The Good From Scratch brand launched in 2015 after Mike’s The Food Truck TV show. He opened a restaurant of the same name and started working with food companies to create healthier options from quality ingredients. You can buy some of their products from the school’s stacked shelves, including honey made from their hives and preserves from their 300 citrus trees.

Recently, Mike has been back in front of the camera as a host on Good Living and Eat Well for Less, but his focus is now clearly on the school. “We really want to impart our Good From Scratch philosophy with everyone who walks through our doors – that food is best when it’s prepared from scratch, and you know what you’re putting into it,” says Mike. “We want people to leave with a renewed passion for being in the kitchen.”

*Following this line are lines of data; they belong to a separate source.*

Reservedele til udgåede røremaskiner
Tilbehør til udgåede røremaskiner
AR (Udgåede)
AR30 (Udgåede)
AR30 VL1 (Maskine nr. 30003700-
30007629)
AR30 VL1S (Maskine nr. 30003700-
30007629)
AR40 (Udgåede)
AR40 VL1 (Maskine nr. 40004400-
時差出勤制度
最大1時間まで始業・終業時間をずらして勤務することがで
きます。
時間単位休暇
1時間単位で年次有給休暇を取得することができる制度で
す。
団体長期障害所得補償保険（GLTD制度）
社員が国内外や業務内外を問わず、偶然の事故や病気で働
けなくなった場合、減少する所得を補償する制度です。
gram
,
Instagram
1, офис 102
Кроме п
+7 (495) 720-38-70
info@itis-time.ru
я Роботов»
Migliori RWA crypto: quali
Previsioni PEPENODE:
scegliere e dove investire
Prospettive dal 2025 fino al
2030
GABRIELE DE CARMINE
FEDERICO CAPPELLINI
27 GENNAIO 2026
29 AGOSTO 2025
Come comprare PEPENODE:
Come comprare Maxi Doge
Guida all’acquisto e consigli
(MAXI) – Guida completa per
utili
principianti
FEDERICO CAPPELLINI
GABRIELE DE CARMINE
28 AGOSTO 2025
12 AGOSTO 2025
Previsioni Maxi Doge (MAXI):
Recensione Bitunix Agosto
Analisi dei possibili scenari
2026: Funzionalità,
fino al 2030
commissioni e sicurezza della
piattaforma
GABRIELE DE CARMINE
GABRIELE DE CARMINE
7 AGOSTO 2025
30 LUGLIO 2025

Cooking Tips and Techniques

Over the din, I learned that we want to cook our pumpkin at as high a temperature as possible, and you can add it to the pan for a quick sear at the end to add color, because “color is flavor.” When it comes to cooking meat and fish, you should skip the pan and oil your fillets instead, preferably with grapeseed oil, as it can handle all heats. Also, it looks cool if you tuck your tea towel into your apron – all the professionals do it.

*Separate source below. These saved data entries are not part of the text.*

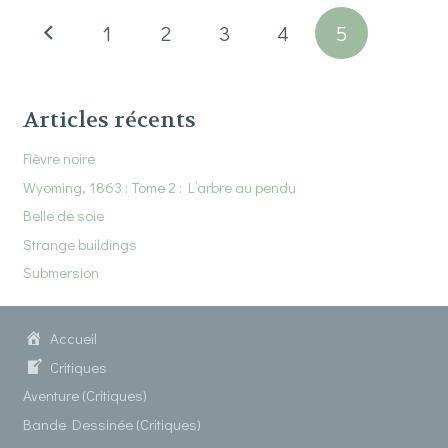
1
2
3
4
5
Articles récents
Fièvre noire
Wyoming, 1863 : Tome 2 : L’arbre au pendu
Belle de soie
Strange buildings
Submersion
Accueil
Critiques
Aventure (Critiques)
Bande Dessinée (Critiques)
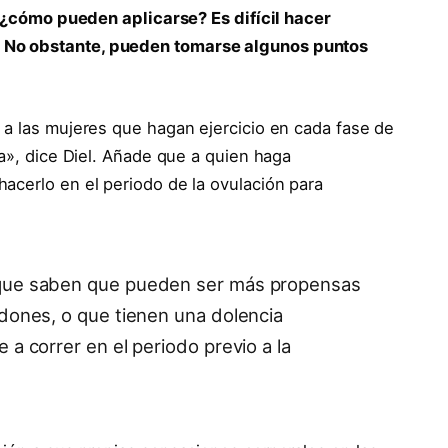
¿cómo pueden aplicarse? Es difícil hacer
 No obstante, pueden tomarse algunos puntos
 a las mujeres que hagan ejercicio en cada fase de
ma», dice Diel. Añade que a quien haga
acerlo en el periodo de la ovulación para
 que saben que pueden ser más propensas
ndones, o que tienen una dolencia
 a correr en el periodo previo a la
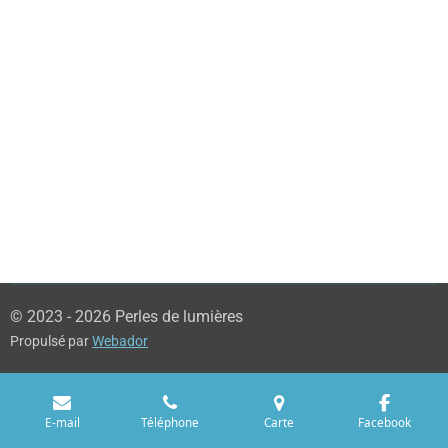
© 2023 - 2026 Perles de lumières
Propulsé par
Webador
E-mail
Téléphone
Carte
Facebook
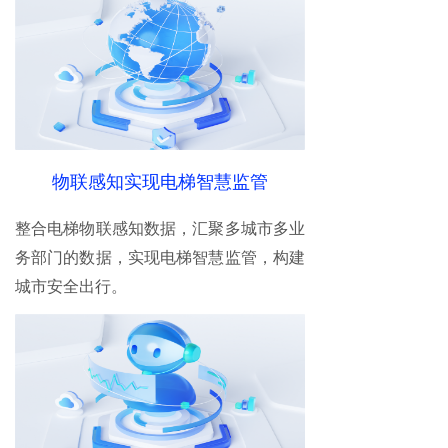
物联感知实现电梯智慧监管
整合电梯物联感知数据，汇聚多城市多业
务部门的数据，实现电梯智慧监管，构建
城市安全出行。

For presentation, it’s trendy to show off every element of your dish with layering, and you shouldn’t hide the plate entirely as you want to show off your serving dishes too. “You eat with your eyes,” says Mike.

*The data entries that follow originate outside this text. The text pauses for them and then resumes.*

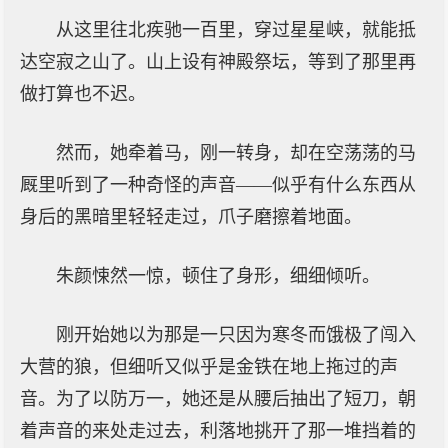
从这里往北疾驰一百里，穿过星星峡，就能抵
达空寂之山了。山上设有神殿祭坛，等到了那里再
做打算也不迟。
然而，她牵着马，刚一转身，却在空荡荡的马
厩里听到了一种奇怪的声音——似乎有什么东西从
身后的黑暗里轻轻走过，爪子磨擦着地面。
朱颜悚然一惊，顿住了身形，细细倾听。
刚开始她以为那是一只因为寒冬而饿极了闯入
大营的狼，但细听又似乎是金铁在地上拖过的声
音。为了以防万一，她还是从腰后抽出了短刀，朝
着声音的来处走过去，利落地挑开了那一堆挡着的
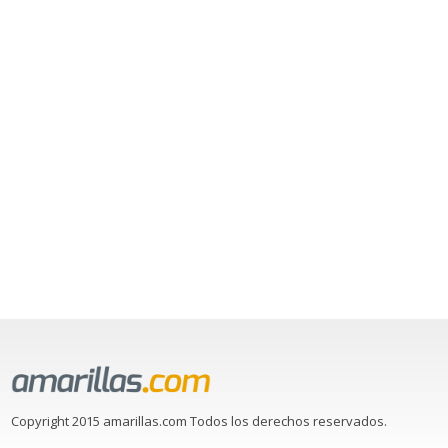
Copyright 2015 amarillas.com Todos los derechos reservados.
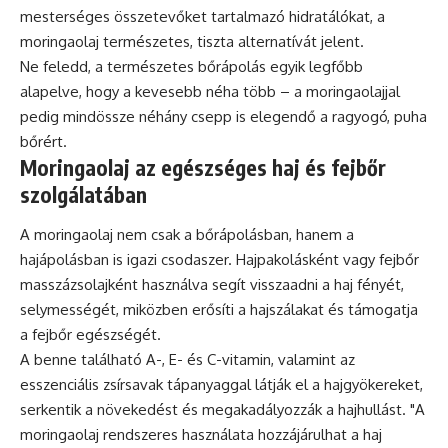
mesterséges összetevőket tartalmazó hidratálókat, a
moringaolaj természetes, tiszta alternatívát jelent.
Ne feledd, a természetes bőrápolás egyik legfőbb
alapelve, hogy a kevesebb néha több – a moringaolajjal
pedig mindössze néhány csepp is elegendő a ragyogó, puha
bőrért.
Moringaolaj az egészséges haj és fejbőr
szolgálatában
A moringaolaj nem csak a bőrápolásban, hanem a
hajápolásban is igazi csodaszer. Hajpakolásként vagy fejbőr
masszázsolajként használva segít visszaadni a haj fényét,
selymességét, miközben erősíti a hajszálakat és támogatja
a fejbőr egészségét.
A benne található A-, E- és C-vitamin, valamint az
esszenciális zsírsavak tápanyaggal látják el a hajgyökereket,
serkentik a növekedést és megakadályozzák a hajhullást. "A
moringaolaj rendszeres használata hozzájárulhat a haj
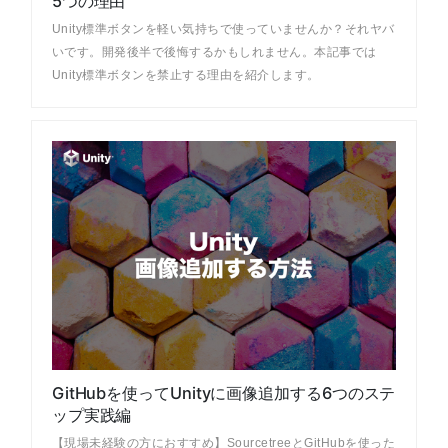
5つの理由
Unity標準ボタンを軽い気持ちで使っていませんか？それヤバ
いです。開発後半で後悔するかもしれません。本記事では
Unity標準ボタンを禁止する理由を紹介します。
GitHubを使ってUnityに画像追加する6つのステ
ップ実践編
【現場未経験の方におすすめ】SourcetreeとGitHubを使った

A Delicious and Wholesome Experience

There’s just enough commotion for a self-conscious cook like me to feel confident whizzing about the kitchen, knowing everyone’s too busy to be watching me. Happily, dirty dishes disappeared into a large concrete sink, and you didn’t see them again.

We sat down to enjoy our lunch with local wines and gave ourselves, and Hector, a pat on the back. Whether it’s the fresh-as-possible ingredients or the sense of accomplishment, the food tasted delicious and wholesome. It was a true farm-to-table adventure that left me with a renewed passion for cooking from scratch.